====== Data section

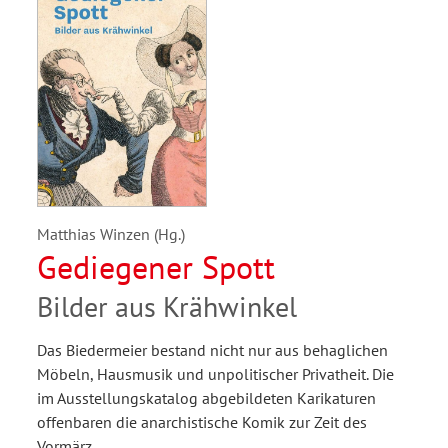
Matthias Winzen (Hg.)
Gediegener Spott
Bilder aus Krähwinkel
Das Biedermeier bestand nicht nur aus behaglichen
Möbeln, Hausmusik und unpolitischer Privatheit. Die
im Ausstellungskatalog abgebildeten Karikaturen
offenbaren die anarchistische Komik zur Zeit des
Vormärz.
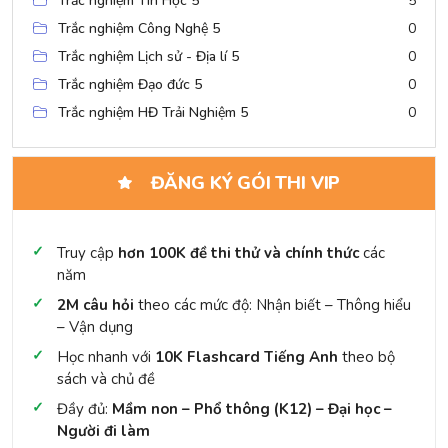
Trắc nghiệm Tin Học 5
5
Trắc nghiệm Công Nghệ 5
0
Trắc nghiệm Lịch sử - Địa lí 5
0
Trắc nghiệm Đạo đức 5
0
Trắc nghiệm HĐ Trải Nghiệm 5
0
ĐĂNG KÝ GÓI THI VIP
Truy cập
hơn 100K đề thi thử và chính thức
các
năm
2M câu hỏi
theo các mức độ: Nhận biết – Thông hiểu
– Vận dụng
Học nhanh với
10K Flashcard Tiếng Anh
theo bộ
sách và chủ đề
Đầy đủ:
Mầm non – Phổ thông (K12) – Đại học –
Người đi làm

============

Requirement: Give the entries above again word for word, without the pictures.

Answer section:
Matthias Winzen (Hg.)
Gediegener Spott
Bilder aus Krähwinkel
Das Biedermeier bestand nicht nur aus behaglichen
Möbeln, Hausmusik und unpolitischer Privatheit. Die
im Ausstellungskatalog abgebildeten Karikaturen
offenbaren die anarchistische Komik zur Zeit des
Vormärz.
Trắc nghiệm Tin Học 5
5
Trắc nghiệm Công Nghệ 5
0
Trắc nghiệm Lịch sử - Địa lí 5
0
Trắc nghiệm Đạo đức 5
0
Trắc nghiệm HĐ Trải Nghiệm 5
0
ĐĂNG KÝ GÓI THI VIP
Truy cập
hơn 100K đề thi thử và chính thức
các
năm
2M câu hỏi
theo các mức độ: Nhận biết – Thông hiểu
– Vận dụng
Học nhanh với
10K Flashcard Tiếng Anh
theo bộ
sách và chủ đề
Đầy đủ:
Mầm non – Phổ thông (K12) – Đại học –
Người đi làm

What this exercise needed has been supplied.